• **EXERCISE GOAL**
The result should be an exact copy of the entries below, free of pictures.

• **EXCERPTED RECORDS**
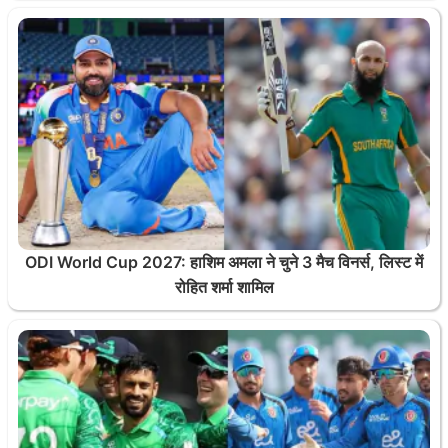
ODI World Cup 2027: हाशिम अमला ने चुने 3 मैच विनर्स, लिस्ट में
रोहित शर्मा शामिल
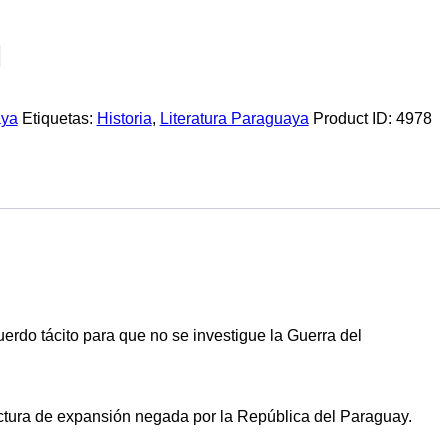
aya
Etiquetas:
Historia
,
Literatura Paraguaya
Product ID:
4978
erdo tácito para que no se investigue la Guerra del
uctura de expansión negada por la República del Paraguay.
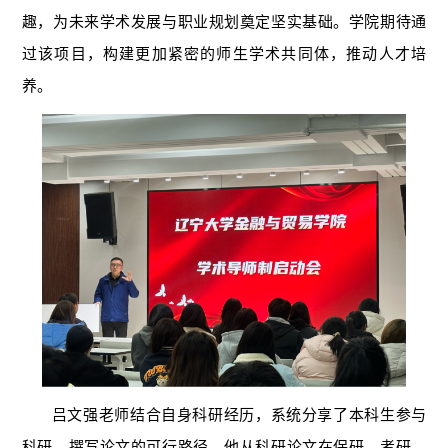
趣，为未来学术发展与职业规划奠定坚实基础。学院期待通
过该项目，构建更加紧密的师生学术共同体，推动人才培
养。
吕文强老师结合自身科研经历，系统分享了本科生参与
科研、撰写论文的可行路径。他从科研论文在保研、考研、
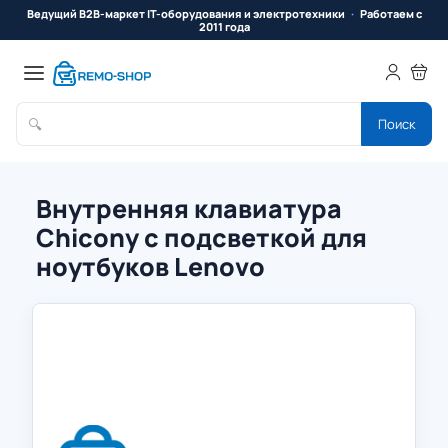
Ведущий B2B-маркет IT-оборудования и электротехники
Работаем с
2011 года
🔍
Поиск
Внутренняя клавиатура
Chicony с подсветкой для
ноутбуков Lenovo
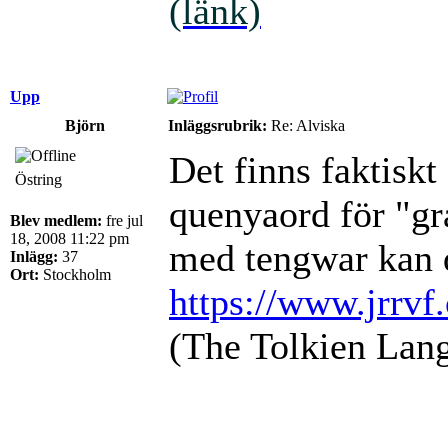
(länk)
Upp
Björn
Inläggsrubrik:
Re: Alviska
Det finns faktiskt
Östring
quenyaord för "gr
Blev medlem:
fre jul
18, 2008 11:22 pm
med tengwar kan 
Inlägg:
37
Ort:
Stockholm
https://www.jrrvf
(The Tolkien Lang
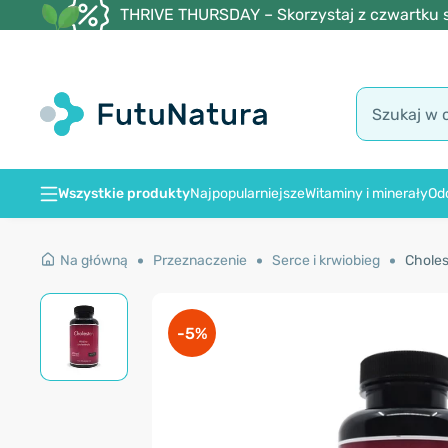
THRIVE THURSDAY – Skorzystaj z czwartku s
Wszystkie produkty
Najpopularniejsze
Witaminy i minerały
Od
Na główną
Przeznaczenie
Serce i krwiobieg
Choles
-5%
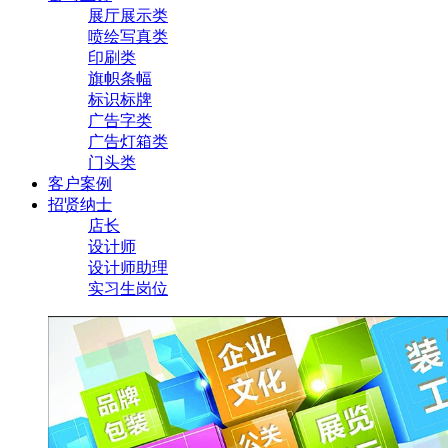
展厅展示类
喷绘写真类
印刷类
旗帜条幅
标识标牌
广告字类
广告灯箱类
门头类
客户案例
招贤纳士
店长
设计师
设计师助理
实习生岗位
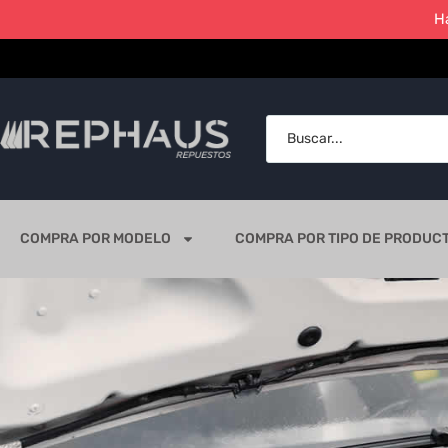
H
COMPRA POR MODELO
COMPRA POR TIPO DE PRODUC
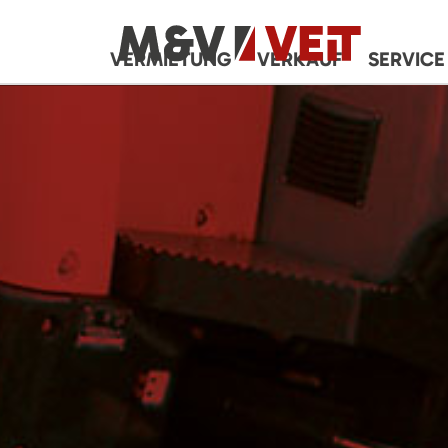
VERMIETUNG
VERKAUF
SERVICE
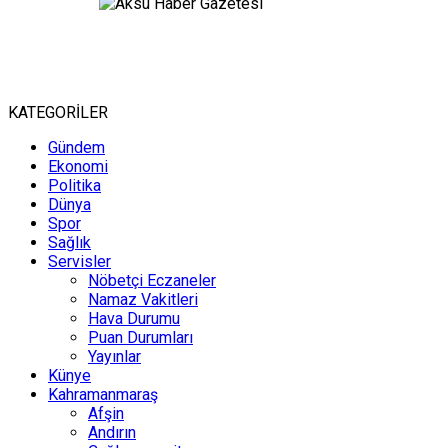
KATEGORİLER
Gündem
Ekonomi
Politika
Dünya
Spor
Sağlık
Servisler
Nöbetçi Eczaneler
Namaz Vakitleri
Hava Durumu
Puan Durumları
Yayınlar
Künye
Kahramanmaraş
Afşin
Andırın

• **THE ANSWER**
ODI World Cup 2027: हाशिम अमला ने चुने 3 मैच विनर्स, लिस्ट में
रोहित शर्मा शामिल
aya
Etiquetas:
Historia
,
Literatura Paraguaya
Product ID:
4978
erdo tácito para que no se investigue la Guerra del
uctura de expansión negada por la República del Paraguay.
趣，为未来学术发展与职业规划奠定坚实基础。学院期待通
过该项目，构建更加紧密的师生学术共同体，推动人才培
养。
吕文强老师结合自身科研经历，系统分享了本科生参与
科研、撰写论文的可行路径。他从科研论文在保研、考研、
Ведущий B2B-маркет IT-оборудования и электротехники
Работаем с
2011 года
🔍
Поиск
Внутренняя клавиатура
Chicony с подсветкой для
ноутбуков Lenovo
(länk)
Upp
Björn
Inläggsrubrik:
Re: Alviska
Det finns faktiskt
Östring
quenyaord för "gr
Blev medlem:
fre jul
18, 2008 11:22 pm
med tengwar kan 
Inlägg:
37
Ort:
Stockholm
https://www.jrrvf
(The Tolkien Lang
THRIVE THURSDAY – Skorzystaj z czwartku s
Wszystkie produkty
Najpopularniejsze
Witaminy i minerały
Od
Na główną
Przeznaczenie
Serce i krwiobieg
Choles
-5%
展厅展示类
喷绘写真类
印刷类
旗帜条幅
标识标牌
广告字类
广告灯箱类
门头类
客户案例
招贤纳士
店长
设计师
设计师助理
实习生岗位
H
COMPRA POR MODELO
COMPRA POR TIPO DE PRODUC
VERMIETUNG
VERKAUF
SERVICE
KATEGORİLER
Gündem
Ekonomi
Politika
Dünya
Spor
Sağlık
Servisler
Nöbetçi Eczaneler
Namaz Vakitleri
Hava Durumu
Puan Durumları
Yayınlar
Künye
Kahramanmaraş
Afşin
Andırın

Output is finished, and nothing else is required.